NHKテレビで最近、屋外でマイタケ栽培をしている人が紹介されていた。マイタケは室内で厳密な温度・湿度管理を行う菌床栽培が多いと聞いていたが、この人は、ヒノキ林の中でナラの原木を使ってマイタケを育てていた。そのほうが「天然ものに近い香りが出る」のだそうだ。いずれにしても、マイタケ等のキノコ類は、ある一定の物理・化学的条件を環境に整えてやると、菌糸を発達させて生殖器であるキノコの“傘”を広げる。広げざるを得ないのである。菌類だけでなく、植物も動物もほとんどのものが、栄養素や食事を与え、ある一定の環境下に置くと生殖活動を始めるのである。それは、自らの意志で自由に生殖活動を選択するのではなく、必ずそういう状態になるように遺伝的に決定されている。そういう意味で、人間以外のほとんどの生物種の生き方には「自由」がないのである。
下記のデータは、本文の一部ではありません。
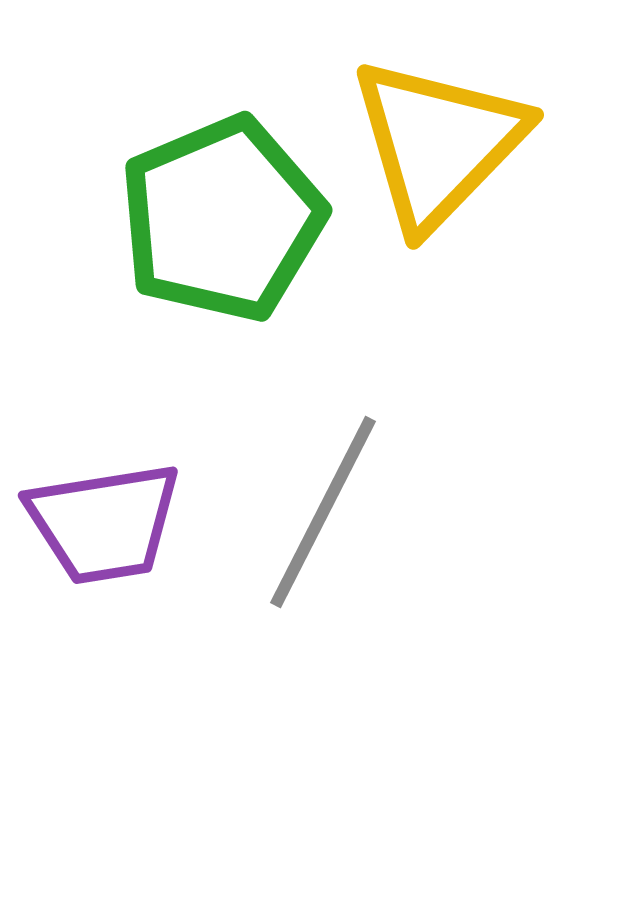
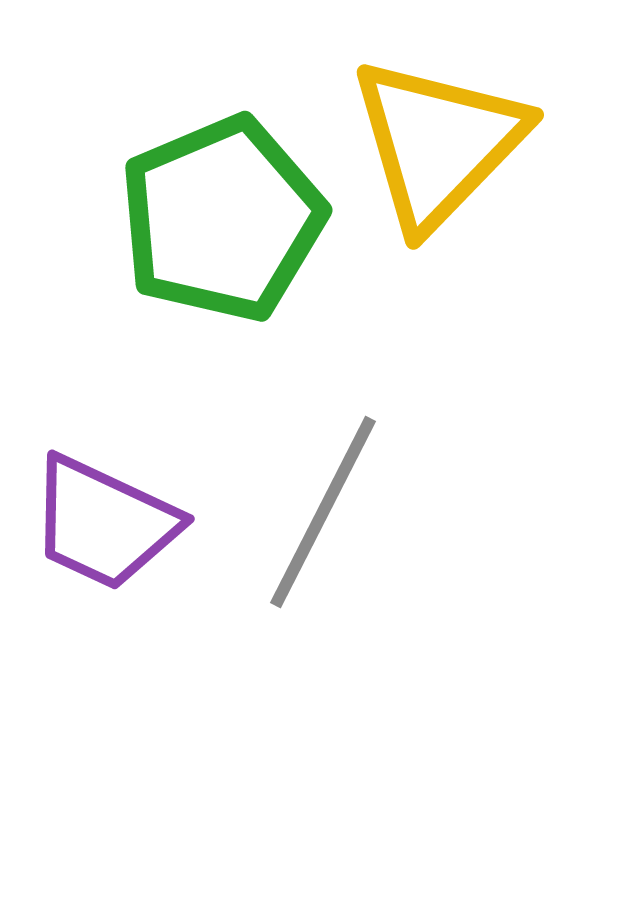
purple trapezoid: rotated 34 degrees clockwise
“高等”と呼ばれる哺乳動物のほとんども、外見から想像されるほど「自由」ではない。今日(2日)付の『日本経済新聞』の夕刊に、温暖化で海の氷が減ったため、ホッキョクグマが餌を捕れなくなって絶滅の危機にあるとの調査結果を、アメリカとカナダの政府機関が発表したことが報道されている。このことは、すでに7月6日の本欄で取り上げた映画『ホワイト・プラネット』で描かれていたが、それを学問的にきちんと調査したのだ。同紙の記事によると、「海氷はホッキョクグマが餌となるアザラシなどを捕らえるのに欠かせない。餌を食べる時期にクマは長時間を氷の上で過ごし、氷が少なくなる夏場にはクマは陸地の上でほとんど餌を食べずに過ごす」という。映画を見ると、氷が溶けてぬかるみ状態になった所では、クマは足を取られて速く走れず、氷上で寝ているアザラシを捕獲することができないのだ。
このように人間以外のほとんどの生物は、遺伝的に決まった食料を、環境条件に応じ、後天的に得た限られた方法によって捕食する。つまり、人間に比べて食品の種類が圧倒的に少なく、従って不自由である。「あの方法でアザラシを捕ろう」「この方法で魚を捕ろう」「また別の方法で鳥を捕ろう」などと、環境の変化に臨機応変に対応して食料を得ることができないから、逆に「どんな方法で何を捕ろうか?」などと悩むこともない。できることを全力で行ない、できないことはやらない。人間のように、工夫して何とかやりとげようと考えることもない。だから、環境が激しく変化するとたちまち絶滅の危機に陥るのである。人間はそれにひきかえ、発達した大脳のおかげで、道具を作り、環境に適応し、さらには環境さえも作り変えて、自分たちの生存を確保してきたのである。そのおかげで、人間の生き方の選択肢はほとんど無限にあると言っていい。しかし、そこから人生の悩みが生じるという面もあるのである。
実は、ここから善と悪の問題も出てくる。「選択の自由」のないものが、やむを得ずただ1つの選択肢を採用する場合は、それがどんな選択肢であっても、普通は善悪の判断の対象にはならない。例えば、銀行強盗の銃口の前で金を要求された女子銀行員が、強盗の意のままに大金を差し出すことがあっても、その行為は普通「悪い」とは言わない。彼女にとって、それ以外の選択肢は「死」であるかもしれないからだ。しかし、同じ銀行員が、自由な環境の中でボーイフレンドのために顧客の預金を横領すれば、それがたとえ少額であっても、彼女の行為は「悪い」とされるのである。なぜなら、彼女には「横領しない」という選択肢がありながら、そして横領が悪いと知りながら、それをしたからである。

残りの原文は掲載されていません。